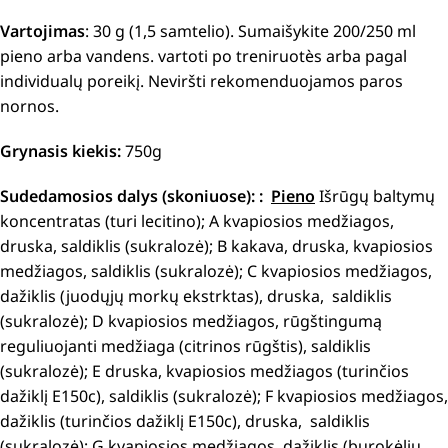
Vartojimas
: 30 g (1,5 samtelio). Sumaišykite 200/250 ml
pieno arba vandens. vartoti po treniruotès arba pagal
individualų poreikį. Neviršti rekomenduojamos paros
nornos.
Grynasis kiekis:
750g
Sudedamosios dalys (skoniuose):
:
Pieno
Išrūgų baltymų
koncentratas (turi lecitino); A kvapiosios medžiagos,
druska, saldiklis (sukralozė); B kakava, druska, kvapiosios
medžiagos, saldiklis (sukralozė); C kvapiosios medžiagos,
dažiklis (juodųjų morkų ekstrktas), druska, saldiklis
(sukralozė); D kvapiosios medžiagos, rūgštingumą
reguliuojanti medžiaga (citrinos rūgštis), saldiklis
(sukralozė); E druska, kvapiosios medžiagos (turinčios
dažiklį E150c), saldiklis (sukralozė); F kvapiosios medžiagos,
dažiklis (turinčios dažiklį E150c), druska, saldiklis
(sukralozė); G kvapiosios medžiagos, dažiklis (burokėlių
___
▸ ASSIGNMENT
Check each line above for "sukralozė" and give the number of lines that match, nothing more.

▸ SOLUTION
6